For a long time I have not used the term “global warming” but have preferred to think in terms of “climate change” as a constant of life on earth regardless of whether man’s behavior effects it or not (though I have to believe that human behavior has its effects for I believe that everything is inter-related).
Last Sunday night my family watched a dvd from The History Channel about The Little Ice Age. This is not ancient history lost in the mists of time. This is history that most of us have learned some portion of in our schooling but I had no idea that sudden and brutal climate change was the underlying factor for so many events that I had other explanations for. I’ve long realized that climate change happens all the time on this planet. I don’t doubt that the behavior of such an overwhelming presence on the planet as human beings are would affect our planet’s overall qualities including its weather related qualities.
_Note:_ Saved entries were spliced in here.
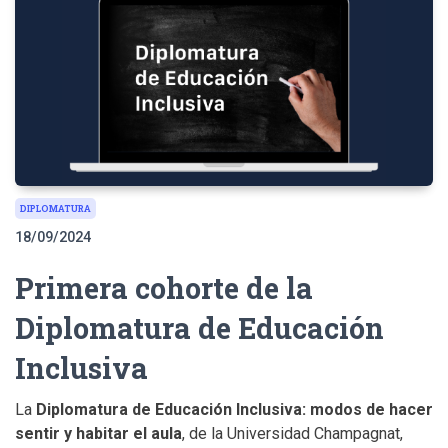
DIPLOMATURA
18/09/2024
Primera cohorte de la
Diplomatura de Educación
Inclusiva
La
Diplomatura de Educación Inclusiva: modos de hacer
sentir y habitar el aula
, de la Universidad Champagnat,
It was surprising to know that such diverse occurrences as the Irish Potato Famine, which peoples originally migrated into the United States of American and why, the “Black Death” bubonic plague, the fall of the Ming Dynasty with the breach of the Great Wall by Manchurian invaders giving rise to the Qing dynasty in China, the Salem Witch trails and burnings, the French Revolution, Mary Shelly’s Frankenstein book and the deaths of thousands of Napoleon’s troops in the Russian invasion are all effects of a 500 year long “Little Ice Age”.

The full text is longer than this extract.